Print every line from the start of the data, and when you reach the line with "Use dynamic pricing tools to", include it and stop. Pictures are not part of the copy.

■ Material for this exercise
= = =
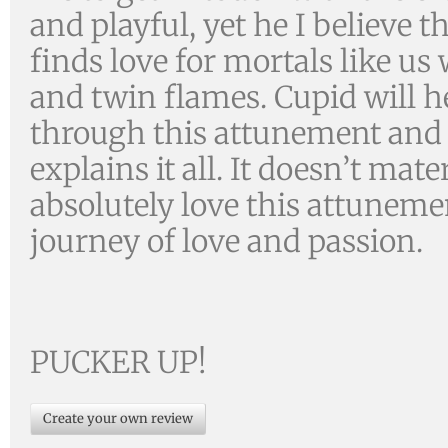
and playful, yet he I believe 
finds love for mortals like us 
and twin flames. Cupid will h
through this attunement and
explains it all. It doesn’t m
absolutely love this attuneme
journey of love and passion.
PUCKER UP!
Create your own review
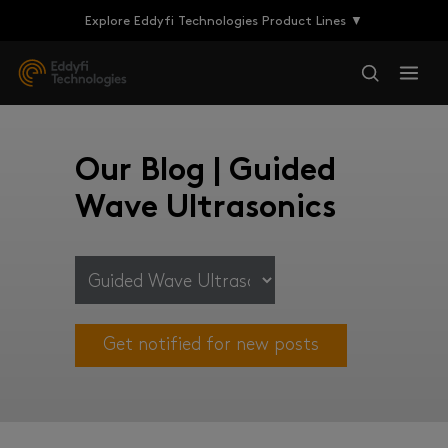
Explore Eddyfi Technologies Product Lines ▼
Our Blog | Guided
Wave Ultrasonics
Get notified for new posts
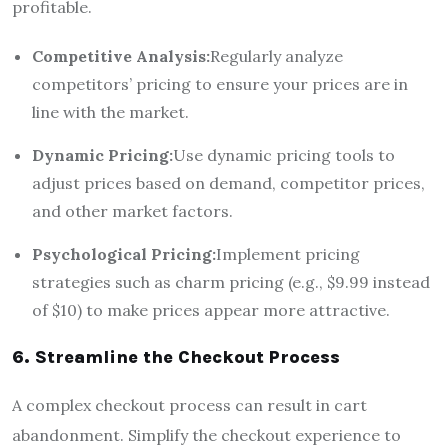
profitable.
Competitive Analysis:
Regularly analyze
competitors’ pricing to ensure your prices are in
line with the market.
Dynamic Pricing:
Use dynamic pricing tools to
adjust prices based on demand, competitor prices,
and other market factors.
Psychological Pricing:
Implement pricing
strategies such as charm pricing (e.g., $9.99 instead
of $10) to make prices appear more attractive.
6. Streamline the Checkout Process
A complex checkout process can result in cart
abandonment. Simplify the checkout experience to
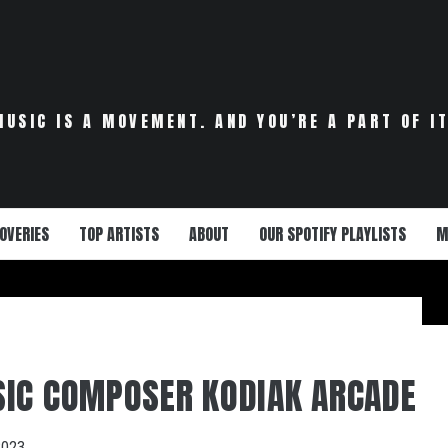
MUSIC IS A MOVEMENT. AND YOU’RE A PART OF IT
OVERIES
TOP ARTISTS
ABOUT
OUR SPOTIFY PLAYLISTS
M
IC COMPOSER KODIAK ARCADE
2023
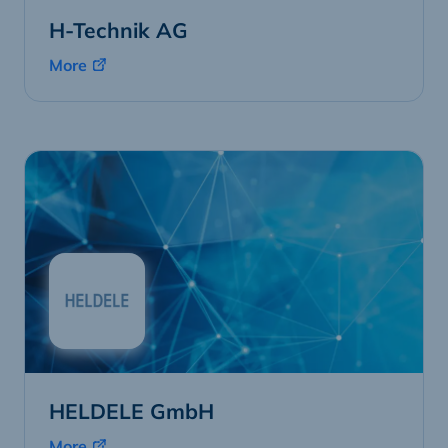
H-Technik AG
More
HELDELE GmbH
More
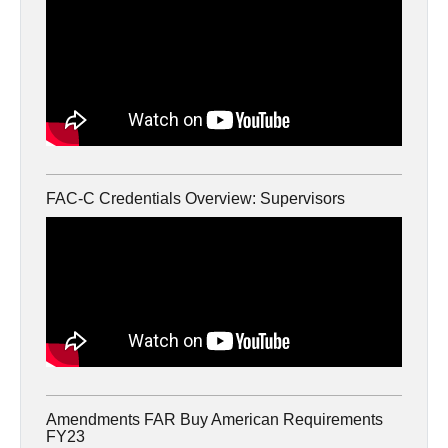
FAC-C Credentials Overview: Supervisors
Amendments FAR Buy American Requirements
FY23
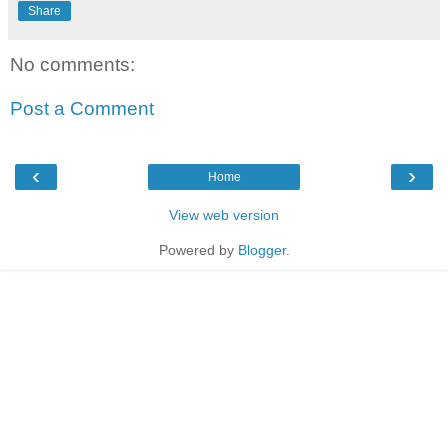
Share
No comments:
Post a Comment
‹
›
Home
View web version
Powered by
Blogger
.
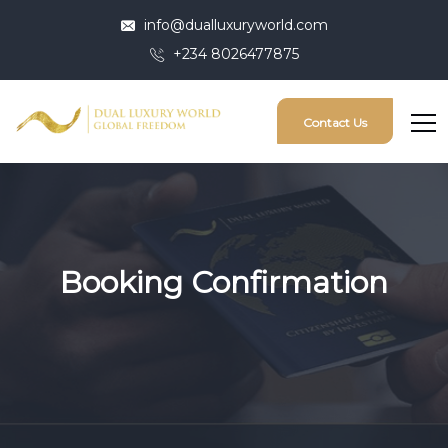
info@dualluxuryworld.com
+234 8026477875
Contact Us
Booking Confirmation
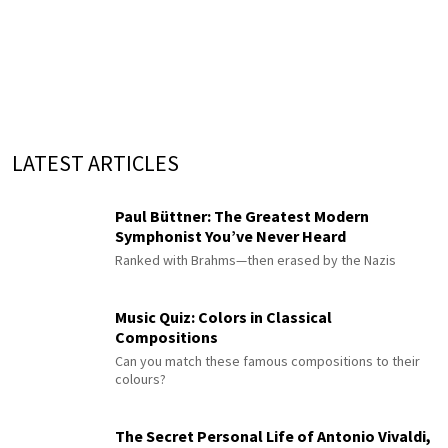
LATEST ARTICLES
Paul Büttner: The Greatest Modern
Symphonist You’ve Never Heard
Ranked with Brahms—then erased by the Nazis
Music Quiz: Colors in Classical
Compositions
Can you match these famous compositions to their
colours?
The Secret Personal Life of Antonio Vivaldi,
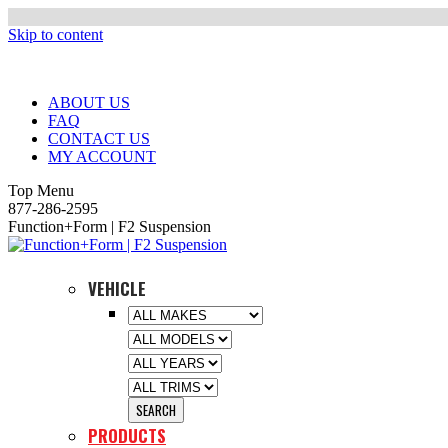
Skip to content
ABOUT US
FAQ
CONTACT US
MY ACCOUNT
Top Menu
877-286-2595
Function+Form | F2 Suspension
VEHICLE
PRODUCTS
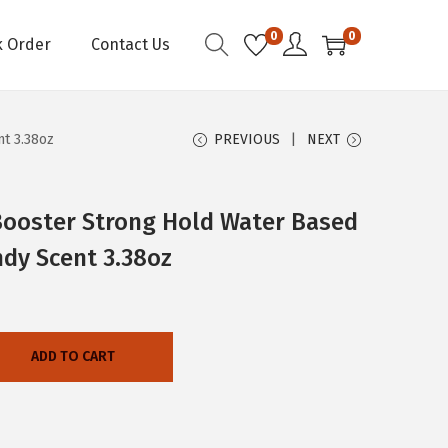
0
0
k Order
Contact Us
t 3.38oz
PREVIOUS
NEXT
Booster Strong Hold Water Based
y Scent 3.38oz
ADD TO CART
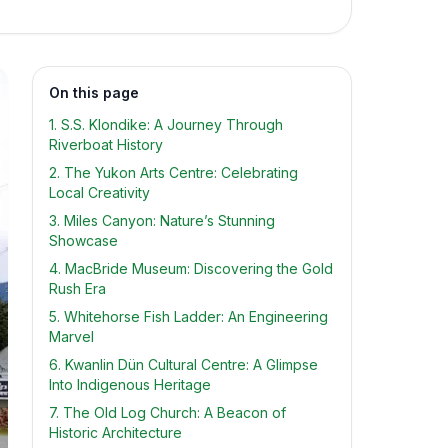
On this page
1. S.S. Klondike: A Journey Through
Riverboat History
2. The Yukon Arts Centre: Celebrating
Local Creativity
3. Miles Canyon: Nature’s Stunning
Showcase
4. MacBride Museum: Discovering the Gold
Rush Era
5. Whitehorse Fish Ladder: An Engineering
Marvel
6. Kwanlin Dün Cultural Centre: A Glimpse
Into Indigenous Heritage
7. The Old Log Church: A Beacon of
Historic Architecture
= = =
■ Task response
and playful, yet he I believe 
finds love for mortals like us 
and twin flames. Cupid will h
through this attunement and
explains it all. It doesn’t m
absolutely love this attuneme
journey of love and passion.
PUCKER UP!
Create your own review
Explore Eddyfi Technologies Product Lines ▼
Our Blog | Guided
Wave Ultrasonics
Get notified for new posts
profitable.
Competitive Analysis:
Regularly analyze
competitors’ pricing to ensure your prices are in
line with the market.
Dynamic Pricing:
Use dynamic pricing tools to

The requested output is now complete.